Any price hikes would be “very much at the margin” and other future free trade deals would create “opportunities in other areas to reduce food prices over the medium term”, the Foreign Secretary argued.
“We've got quite diverse food supply food supply chains,” Mr Raab told BBC Breakfast, adding: “I'm not concerned about either the supermarket cupboards running bare, or the cost of food prices.
“Equally, there will be some bumps along the road if we don't get the free trade deal – that's the inevitable consequence of change – but we'll be well braced and well prepared to deal with those.”

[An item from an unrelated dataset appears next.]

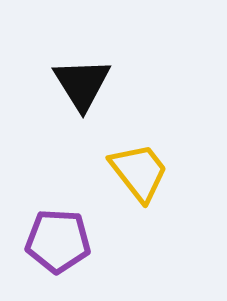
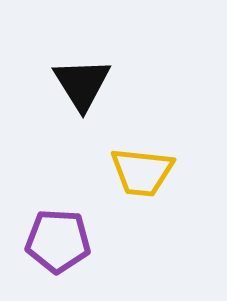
yellow trapezoid: moved 3 px right; rotated 134 degrees clockwise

On Tesco’s warning of 5 per cent price hikes, he said: “I don't think that's the figure that we recognise” – but failed to provide a different one.
Carrying on into next week – with deadline of 31 December for crashing out of the transition period then little more than two weeks away – was “unlikely, but I can't rule anything out”.
Later, in a separate interview, the Foreign Secretary called Sunday “a moment of finality”, but denied it was a firm cut-off date – adding one could “never say never”.
He also revealed he had not spoken to the prime minister since he returned from the Brussels dinner, despite being his deputy and being sent out for morning interviews.
The talks remained mired in deep disagreements over fair competition rules, fishing rights and how to police any deal, despite months of negotiations.
Ms von der Leyen said the two sides were still “far apart”, while Downing Street said “very large gaps remain”.
In no-compromise comments, Mr Raab vowed the UK would not “sacrifice” its ability to control fishing waters and laws on standards to achieve a trade deal with the EU.
“No other country would accept that and nor would the EU in terms of its dealings with third countries,” he said – insisting the UK had shown “pragmatism” during the negotiations.
“On the fisheries, we've accepted that there needs to be some sort of transitional period but we must be able to control access to our own waters,” Mr Raab said.
Insisting the UK was “not going to be treated...in a way that no other country would accept,” he added: “It's about some basic respect for democratic principles.”